In der Fars-Meldung heißt es: Die USA müssten sich bewusst sein, dass Energieanlagen von weltweiter Bedeutung – gemeint sind Raffinerien und Gas-Anlagen – in Saudi-Arabien und in Katar innerhalb der Reichweite iranischer Raketen lägen. Auch Anlagen in Kuwait und den Vereinigten Arabischen Emiraten wurden genannt.

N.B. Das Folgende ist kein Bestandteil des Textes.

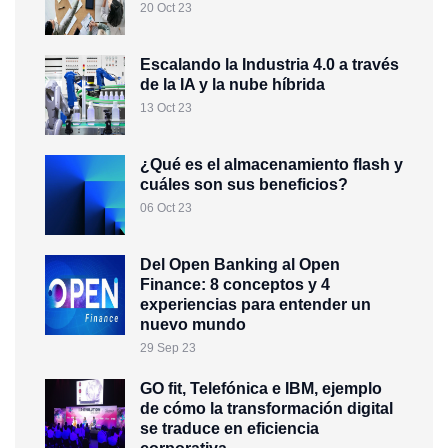
20 Oct 23
Escalando la Industria 4.0 a través
de la IA y la nube híbrida
13 Oct 23
¿Qué es el almacenamiento flash y
cuáles son sus beneficios?
06 Oct 23
Del Open Banking al Open
Finance: 8 conceptos y 4
experiencias para entender un
nuevo mundo
29 Sep 23
GO fit, Telefónica e IBM, ejemplo
de cómo la transformación digital
se traduce en eficiencia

Und bei Tasnim trommelt ein ranghoher iranischer Sicherheitsbeamter, dass es „umfassende Pläne für Gegenschläge“ gebe. Das Militär habe bereits zuvor Fähigkeit und Entschlossenheit bei sogenannten Gegenangriffen demonstriert. Der Vertreter des Mullah-Regimes nannte die möglicherweise geplanten amerikanisch-israelischen Angriffe einen „Akt des Wahnsinns“.
Greift Israel wieder an?
Kurz zuvor hatten US-Medien berichtet, dass Präsident Donald Trump (80) bereits an diesem Wochenende neue Angriffe auf Ziele im Iran erwägt. Das meldeten etwa der US-Sender CBS News und das Wall Street Journal unter Berufung auf mit der Angelegenheit vertraute Personen. Dem CBS-Bericht zufolge könnte dabei auch Israel wieder in den Krieg einsteigen. Erst kürzlich war Ministerpräsident Benjamin Netanjahu (76) zu einem mehrstündigen Gespräch im Weißen Haus. Laut der Nachrichtenseite Axios könnten die neuen Attacken Irans Energie-Infrastruktur ins Visier nehmen.
Eine finale Entscheidung soll Donald Trump noch nicht getroffen haben. Allerdings hatte er erst am Freitag neue Angriffe auf den Iran angekündigt. „Wir werden sie sehr hart treffen“, drohte der Präsident bei einer Kabinettsitzung.